Pues en esas negruras y friuras andábamos cuando empieza a caer una nevada suave pero intensa. Enormes copos blancos y esponjosos. La última que la gente recuerda fue una nevada igualmente blanca, pero de cenizas, de una erupción del Popocatepetl. Un susto, pues ya nos veíamos como en Pompeya. Esta fue bien diferente: los copos parecían más bien pop corn, o sea, palomitas de maíz que se amontonaban en las calles hasta alcanzar una capa considerable. Curiosamente, no en todas partes, sino delante de unas casas con mucha mayor abundancia que frente a otras: las más humildes acumulaban una verdadera colina de esa sustancia blanca y apetecible; las más ricas, apenas unos centímetros. El aire seguía oliendo raro, a pila, pero la súbita nevada tenía un aroma agradable… ¿cómo decirles?… como a suavizante para la ropa, de esos con un osito.

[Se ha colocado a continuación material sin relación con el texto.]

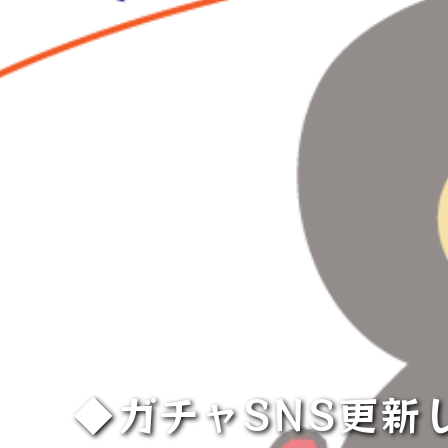
◆ガチャSNS更新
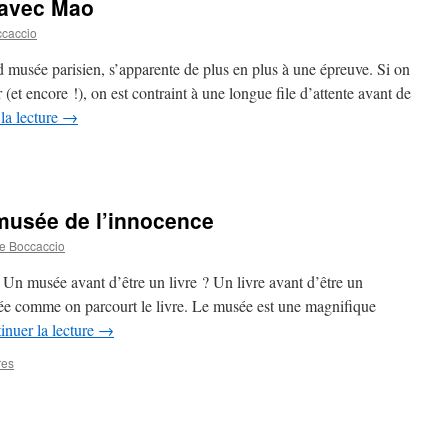
 avec Mao
ccaccio
d musée parisien, s’apparente de plus en plus à une épreuve. Si on
r (et encore !), on est contraint à une longue file d’attente avant de
la lecture
→
 musée de l’innocence
e Boccaccio
. Un musée avant d’être un livre ? Un livre avant d’être un
e comme on parcourt le livre. Le musée est une magnifique
inuer la lecture
→
res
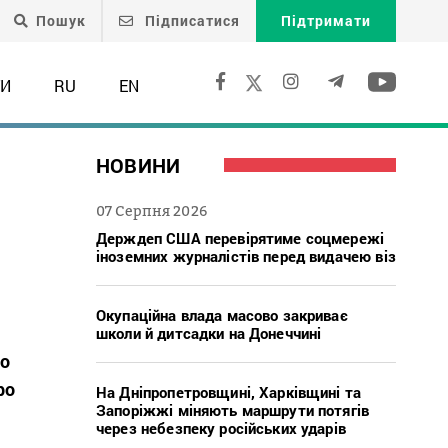
Пошук
Підписатися
Підтримати
ТИ
RU
EN
НОВИНИ
07 Серпня 2026
Держдеп США перевірятиме соцмережі
іноземних журналістів перед видачею віз
Окупаційна влада масово закриває
школи й дитсадки на Донеччині
ро
ро
На Дніпропетровщині, Харківщині та
Запоріжжі міняють маршрути потягів
через небезпеку російських ударів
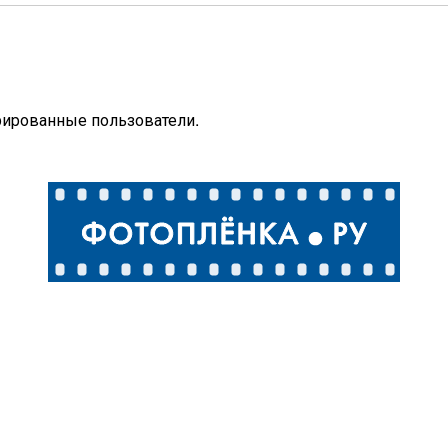
рированные пользователи.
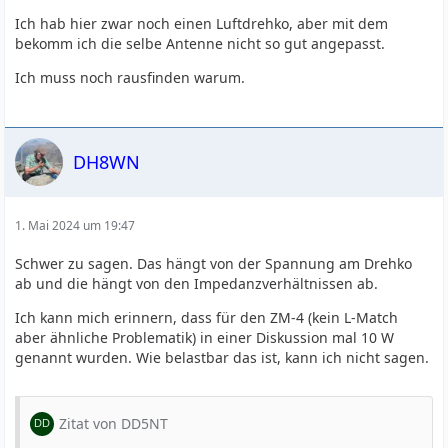
Ich hab hier zwar noch einen Luftdrehko, aber mit dem
bekomm ich die selbe Antenne nicht so gut angepasst.
Ich muss noch rausfinden warum.
DH8WN
1. Mai 2024 um 19:47
Schwer zu sagen. Das hängt von der Spannung am Drehko
ab und die hängt von den Impedanzverhältnissen ab.
Ich kann mich erinnern, dass für den ZM-4 (kein L-Match
aber ähnliche Problematik) in einer Diskussion mal 10 W
genannt wurden. Wie belastbar das ist, kann ich nicht sagen.
Zitat von DD5NT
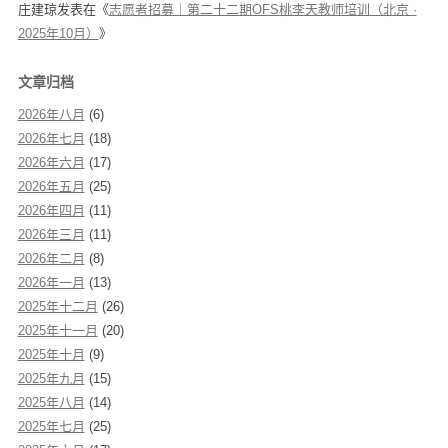
庄建琼
发表在《
志愿者招募｜第二十二期OFS桃李天教师培训（北京 ·
2025年10月）
》
文章归档
2026年八月
(6)
2026年七月
(18)
2026年六月
(17)
2026年五月
(25)
2026年四月
(11)
2026年三月
(11)
2026年二月
(8)
2026年一月
(13)
2025年十二月
(26)
2025年十一月
(20)
2025年十月
(9)
2025年九月
(15)
2025年八月
(14)
2025年七月
(25)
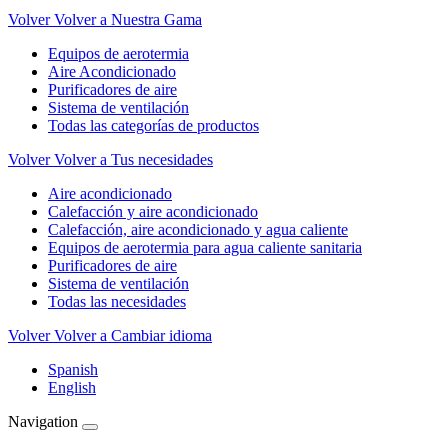
Volver
Volver a Nuestra Gama
Equipos de aerotermia
Aire Acondicionado
Purificadores de aire
Sistema de ventilación
Todas las categorías de productos
Volver
Volver a Tus necesidades
Aire acondicionado
Calefacción y aire acondicionado
Calefacción, aire acondicionado y agua caliente
Equipos de aerotermia para agua caliente sanitaria
Purificadores de aire
Sistema de ventilación
Todas las necesidades
Volver
Volver a Cambiar idioma
Spanish
English
Navigation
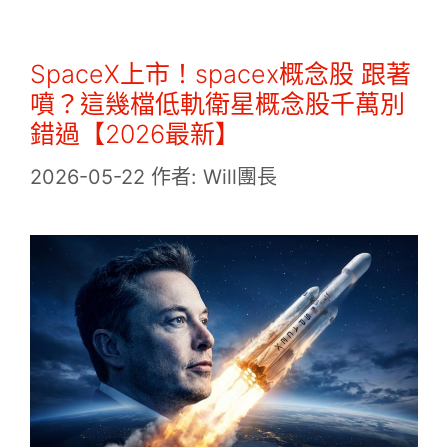
SpaceX上市！spacex概念股 跟著
噴？這幾檔低軌衛星概念股千萬別
錯過【2026最新】
2026-05-22
作者:
Will團長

El primer paso, como suele suceder en estos casos, lo dio un inocente infante: la nietita de cinco años de la vecina que, ni corta ni perezosa, agarró un buen puñado de lo recién caído y se lo llevó a la boca. “Chabe muy rico” dijo con su lengua de trapo, y esa fue la señal para que todos, más o menos disimuladamente al principio y descaradamente después, comenzáramos a deglutir sin prisa ni pausa el blanco manjar de los cielos.
¿Qué puedo contarles? Nada sabe igual. Es ab-so-lu-ta-men-te delicioso. Dulce, sí, pero ni tanto que queme al santo ni tan poco que no lo alumbre. Una delicia. Es como follar con ganas, o cagar a gusto o sacarse un reintegro, o que sea viernes. Cosas de esas. Y con poco que comas, te sientes satisfecho. Por si acaso, todas las señoras sacaron sus tupperware y los llenaron de la caspa esa de Dios, que sigue cayendo a ratos, sin horario definido, pero siempre que el aire huele como saben las pilas de petaca.